The government however said that the ove was to help boost production and get more hands into Cocoa cultivation being the nation’s major foreign exchange earner, the government of Cote d’Ivoire has raised the price of Cocoa paid to farmers for the 2020-2021 harvest has been set at 1,000 CFA francs (1.52 euros) per kilo, up 21%. According to the Ivorian President Alassane Ouattara “we have decided to increase the price from 825 to 1000 CFA francs,” President Ouattara said in Yamoussoukro, the Ivorian political capital, at the opening of the National Cocoa and Chocolate Days, the annual event that opens the great harvest season, drawing cheers from the planters present.
The price per kilogram of the crop paid to the farmers, set each year by the government- was 825 francs (1.25 euro) for the previous season. This sharp rise in price comes a month before the October 31 presidential election, which is being held in a tense political context, with pre-election violence having already claimed some 15 lives in August, and the opposition having called on the population to “civil disobedience”.

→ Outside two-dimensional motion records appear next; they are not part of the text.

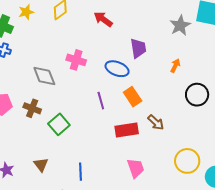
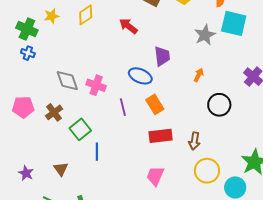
pink cross: (76, 60) -> (96, 85), moved
brown cross: (32, 108) -> (54, 112), turned 30
brown arrow: (156, 122) -> (194, 141), moved, turned 54
red rectangle: (127, 130) -> (161, 136), moved
pink trapezoid: (136, 168) -> (155, 176), turned -140
blue line: (81, 172) -> (97, 152), moved

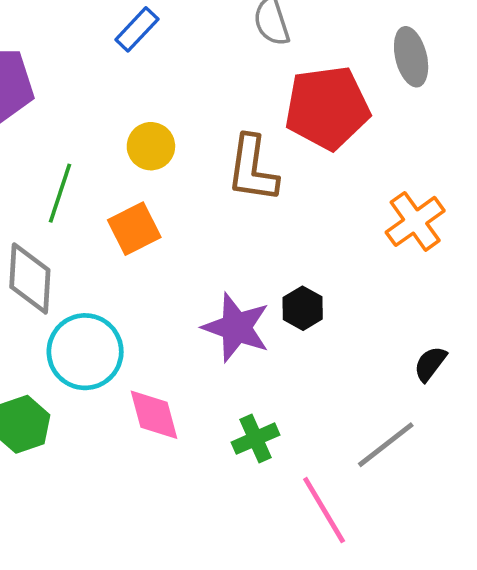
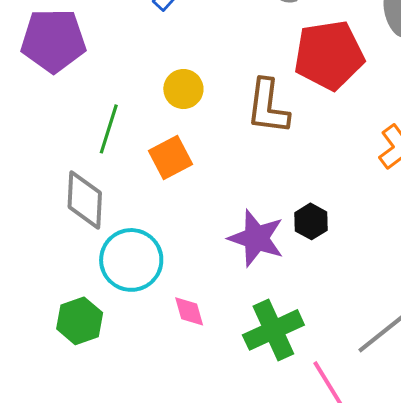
pink diamond: (154, 415) -> (189, 311), size x0.7
green cross: (255, 439) -> (273, 330), size x1.5

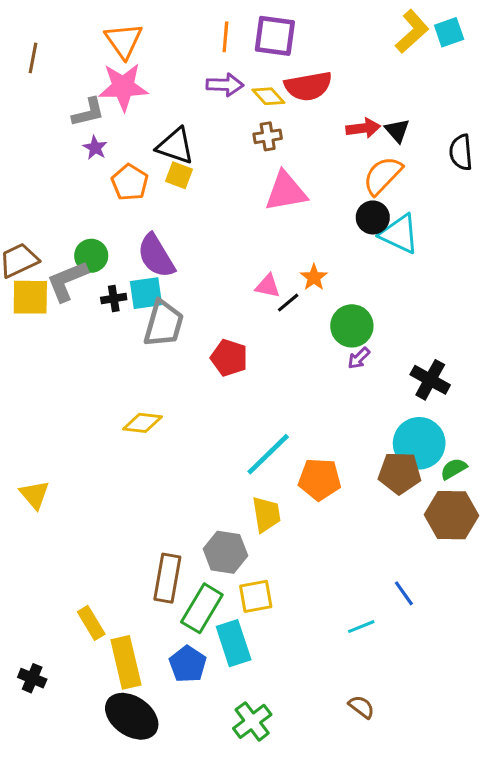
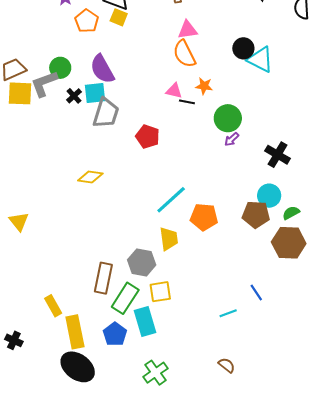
orange semicircle: (383, 176) -> (184, 54), moved, turned -72
pink triangle: (286, 192) -> (188, 30), size x0.7
orange star: (314, 277) -> (204, 86), turned -30
black cross: (114, 298) -> (74, 96), turned -35
black line: (288, 303) -> (187, 102), turned 49
cyan circle: (419, 443) -> (269, 196), size x0.7

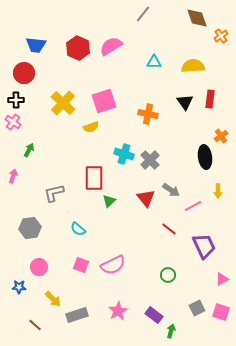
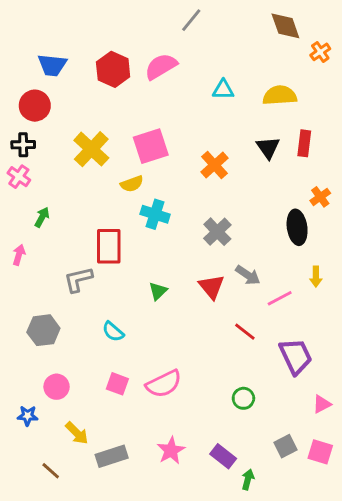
gray line: (143, 14) -> (191, 20), moved
orange cross: (148, 114) -> (214, 165), turned 36
cyan cross: (124, 154) -> (155, 214), moved
red rectangle: (94, 178) -> (109, 246), moved

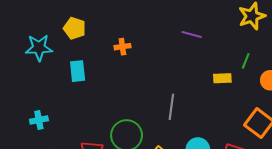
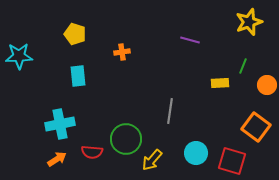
cyan star: (39, 48) -> (19, 56), moved
cyan cross: (39, 120) -> (60, 124), moved, size x1.6

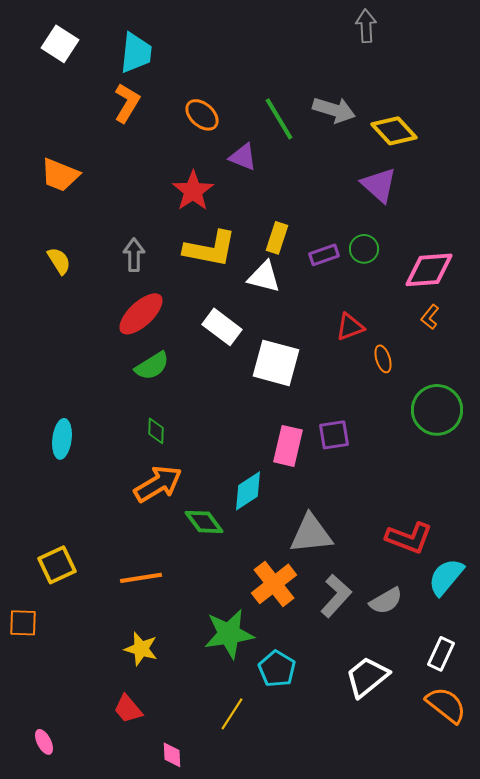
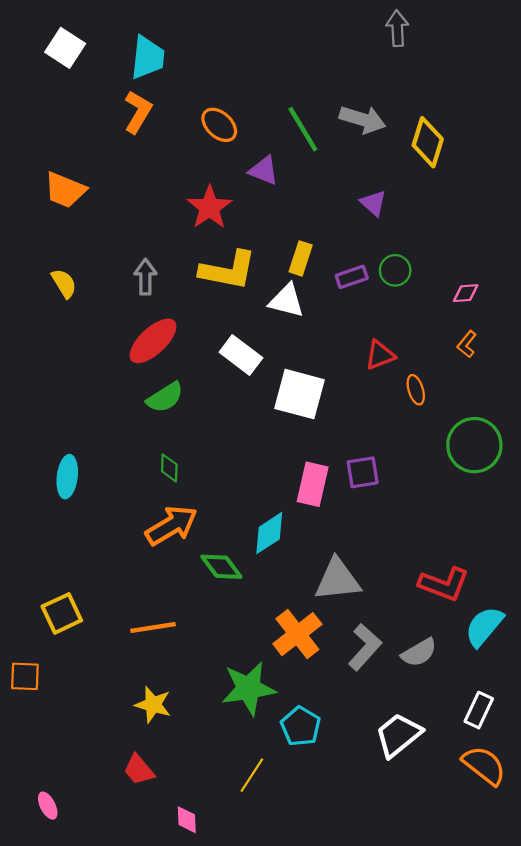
yellow diamond: (394, 131) -> (428, 142), turned 60
purple triangle: (379, 185) -> (373, 203), moved, size x0.7
pink diamond: (429, 270) -> (466, 293), size x0.5

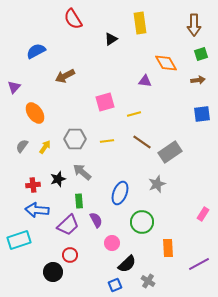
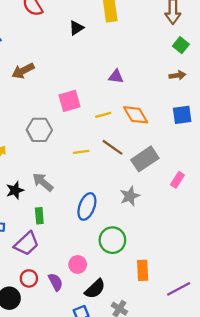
green square: (201, 54) -> (181, 45), turned -32
orange diamond: (166, 63) -> (136, 115), moved
gray hexagon: (75, 139) -> (39, 130), moved
yellow line: (107, 141) -> (81, 152), moved
pink rectangle: (203, 214) -> (177, 180), moved
purple semicircle: (96, 220) -> (56, 282), moved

Cocoa is strategic in Côte d’Ivoire: it represents 10 to 15% of GDP, nearly 40% of export revenues and provides a living for five to six million people, or one-fifth of the population, according to the World Bank.
The 2020-21 cocoa harvest is expected to remain at the same high level as last year, at 2.1 million tons, according to the International Cocoa Organization’s forecasts, if political unrest does not disrupt it. Côte d’Ivoire produces more than 40% of the world’s cocoa.